TASK DIRECTIONS: Once the pictures are set aside, reproduce the entries below exactly.

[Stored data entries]
[Start of section]
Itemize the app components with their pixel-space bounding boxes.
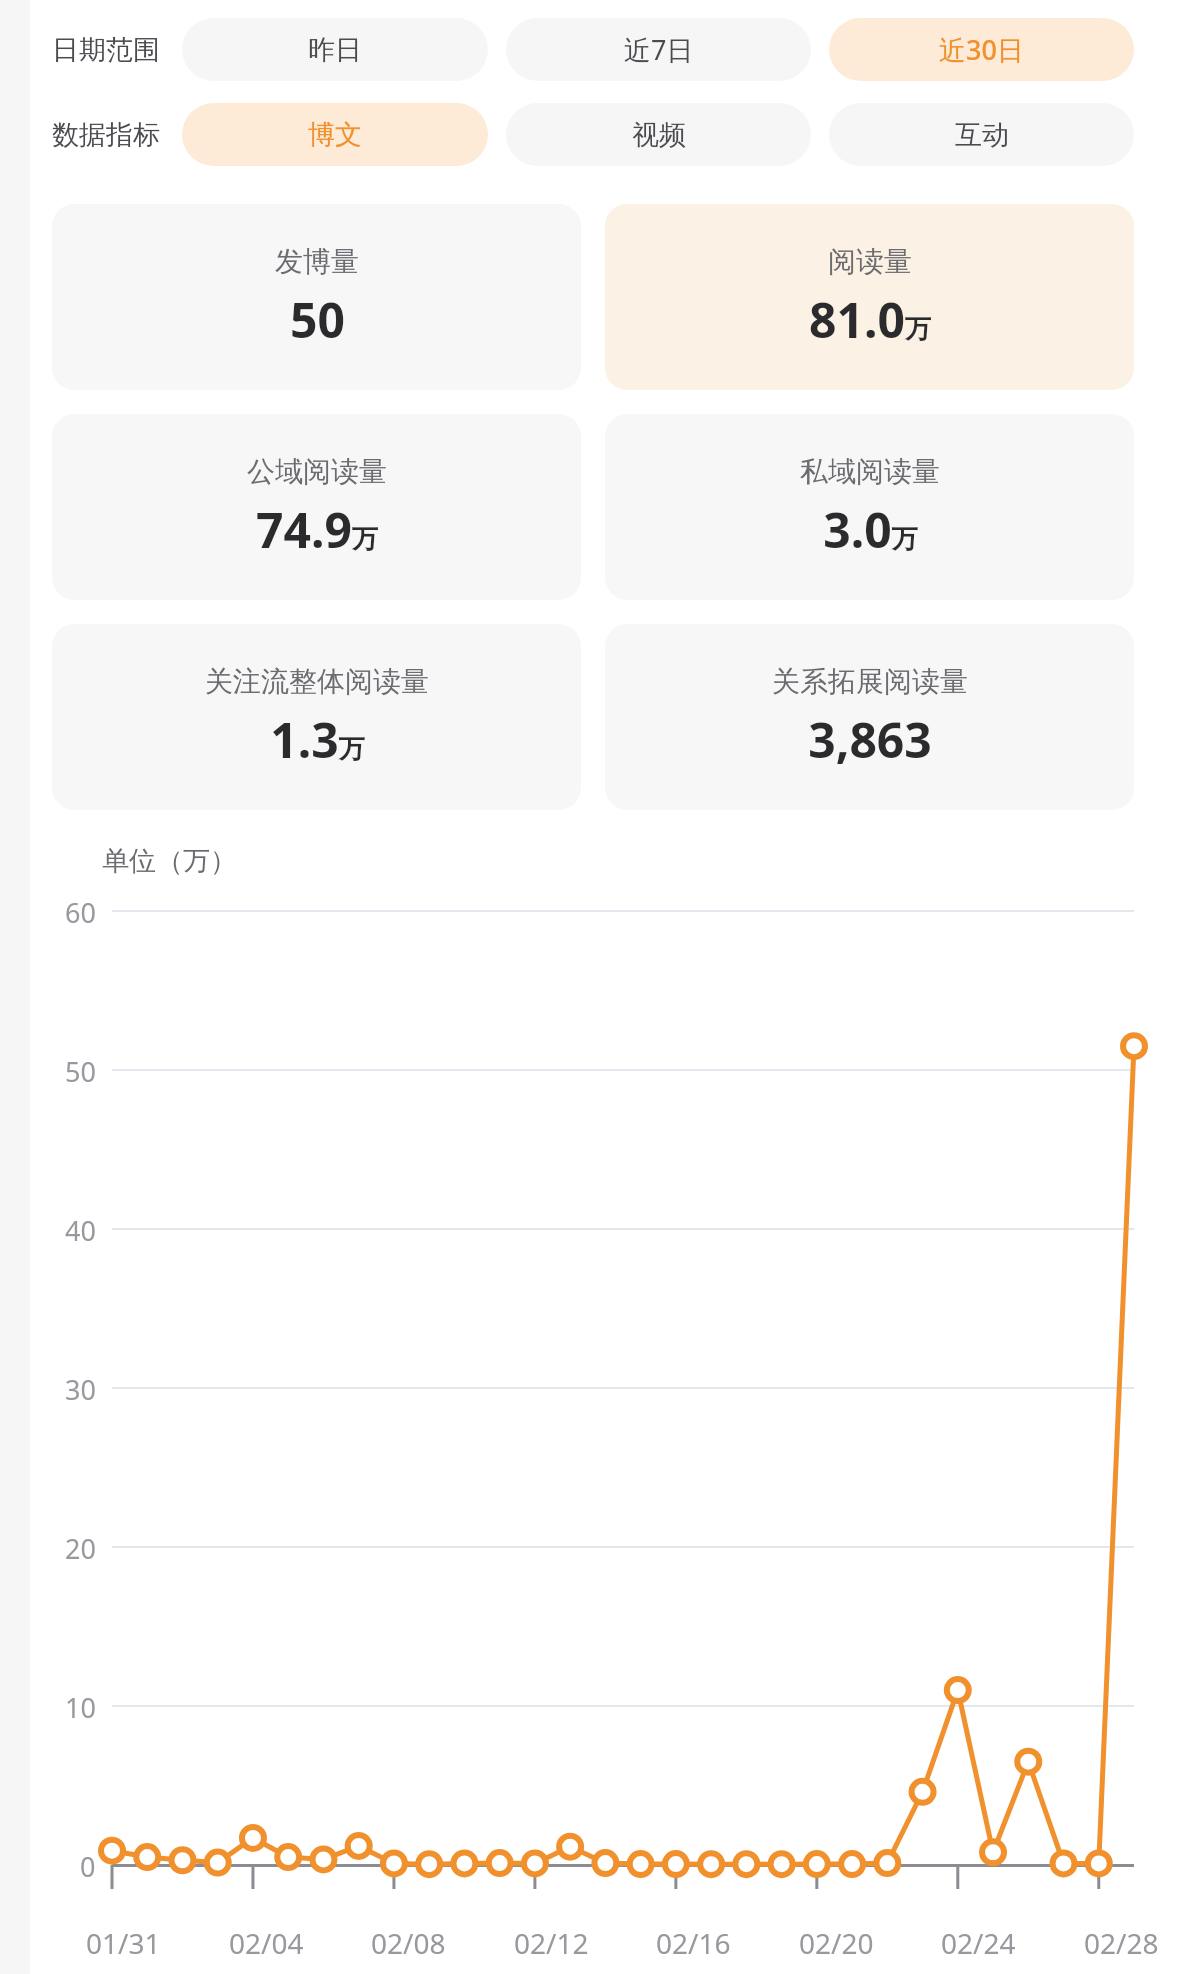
staticText: 视频: [632, 118, 686, 152]
staticText: 0: [80, 1848, 96, 1882]
button[interactable]: 私域阅读量: [605, 414, 1134, 600]
staticText: 博文: [308, 118, 362, 152]
staticText: 01/31: [86, 1924, 161, 1962]
staticText: 81.0万: [809, 287, 931, 352]
staticText: 昨日: [308, 33, 362, 67]
staticText: 1.3万: [270, 707, 365, 772]
staticText: 02/12: [514, 1924, 589, 1962]
button[interactable]: 发博量: [52, 204, 581, 390]
button[interactable]: 博文: [182, 103, 488, 166]
staticText: 数据指标: [52, 118, 160, 152]
staticText: 50: [290, 287, 345, 352]
staticText: 近7日: [624, 31, 694, 68]
staticText: 互动: [955, 118, 1009, 152]
staticText: 日期范围: [52, 33, 160, 67]
staticText: 公域阅读量: [247, 454, 387, 489]
staticText: 74.9万: [256, 497, 378, 562]
staticText: 60: [65, 894, 96, 928]
staticText: 02/24: [941, 1924, 1016, 1962]
button[interactable]: 视频: [506, 103, 811, 166]
staticText: 发博量: [275, 244, 359, 279]
staticText: 3,863: [808, 707, 932, 772]
staticText: 02/20: [799, 1924, 874, 1962]
staticText: 单位（万）: [102, 844, 237, 878]
staticText: 近30日: [939, 31, 1024, 68]
button[interactable]: 关注流整体阅读量: [52, 624, 581, 810]
staticText: 私域阅读量: [800, 454, 940, 489]
staticText: 40: [65, 1212, 96, 1246]
staticText: 02/04: [229, 1924, 304, 1962]
staticText: 02/16: [656, 1924, 731, 1962]
staticText: 3.0万: [823, 497, 918, 562]
staticText: 02/08: [371, 1924, 446, 1962]
staticText: 02/28: [1084, 1924, 1159, 1962]
staticText: 关系拓展阅读量: [772, 664, 968, 699]
staticText: 阅读量: [828, 244, 912, 279]
button[interactable]: 公域阅读量: [52, 414, 581, 600]
button[interactable]: 互动: [829, 103, 1134, 166]
staticText: 30: [65, 1371, 96, 1405]
staticText: 10: [65, 1689, 96, 1723]
button[interactable]: 阅读量: [605, 204, 1134, 390]
staticText: 关注流整体阅读量: [205, 664, 429, 699]
staticText: 50: [65, 1053, 96, 1087]
button[interactable]: 关系拓展阅读量: [605, 624, 1134, 810]
button[interactable]: 昨日: [182, 18, 488, 81]
button[interactable]: 近7日: [506, 18, 811, 81]
staticText: 20: [65, 1530, 96, 1564]
button[interactable]: 近30日: [829, 18, 1134, 81]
[End of section]
ANSWER SECTION:
Itemize the app components with their pixel-space bounding boxes.
staticText: 视频: [632, 118, 686, 152]
staticText: 0: [80, 1848, 96, 1882]
button[interactable]: 私域阅读量: [605, 414, 1134, 600]
staticText: 博文: [308, 118, 362, 152]
staticText: 01/31: [86, 1924, 161, 1962]
staticText: 81.0万: [809, 287, 931, 352]
staticText: 昨日: [308, 33, 362, 67]
staticText: 1.3万: [270, 707, 365, 772]
staticText: 02/12: [514, 1924, 589, 1962]
button[interactable]: 发博量: [52, 204, 581, 390]
button[interactable]: 博文: [182, 103, 488, 166]
staticText: 数据指标: [52, 118, 160, 152]
staticText: 50: [290, 287, 345, 352]
staticText: 近7日: [624, 31, 694, 68]
staticText: 互动: [955, 118, 1009, 152]
staticText: 日期范围: [52, 33, 160, 67]
staticText: 公域阅读量: [247, 454, 387, 489]
staticText: 74.9万: [256, 497, 378, 562]
staticText: 60: [65, 894, 96, 928]
staticText: 02/24: [941, 1924, 1016, 1962]
button[interactable]: 视频: [506, 103, 811, 166]
staticText: 发博量: [275, 244, 359, 279]
staticText: 3,863: [808, 707, 932, 772]
staticText: 02/20: [799, 1924, 874, 1962]
staticText: 单位（万）: [102, 844, 237, 878]
staticText: 近30日: [939, 31, 1024, 68]
button[interactable]: 关注流整体阅读量: [52, 624, 581, 810]
staticText: 私域阅读量: [800, 454, 940, 489]
staticText: 40: [65, 1212, 96, 1246]
staticText: 02/04: [229, 1924, 304, 1962]
staticText: 02/16: [656, 1924, 731, 1962]
staticText: 3.0万: [823, 497, 918, 562]
staticText: 02/08: [371, 1924, 446, 1962]
staticText: 02/28: [1084, 1924, 1159, 1962]
staticText: 关系拓展阅读量: [772, 664, 968, 699]
staticText: 阅读量: [828, 244, 912, 279]
button[interactable]: 公域阅读量: [52, 414, 581, 600]
button[interactable]: 互动: [829, 103, 1134, 166]
staticText: 30: [65, 1371, 96, 1405]
staticText: 10: [65, 1689, 96, 1723]
button[interactable]: 阅读量: [605, 204, 1134, 390]
staticText: 关注流整体阅读量: [205, 664, 429, 699]
staticText: 50: [65, 1053, 96, 1087]
button[interactable]: 关系拓展阅读量: [605, 624, 1134, 810]
button[interactable]: 昨日: [182, 18, 488, 81]
button[interactable]: 近7日: [506, 18, 811, 81]
staticText: 20: [65, 1530, 96, 1564]
button[interactable]: 近30日: [829, 18, 1134, 81]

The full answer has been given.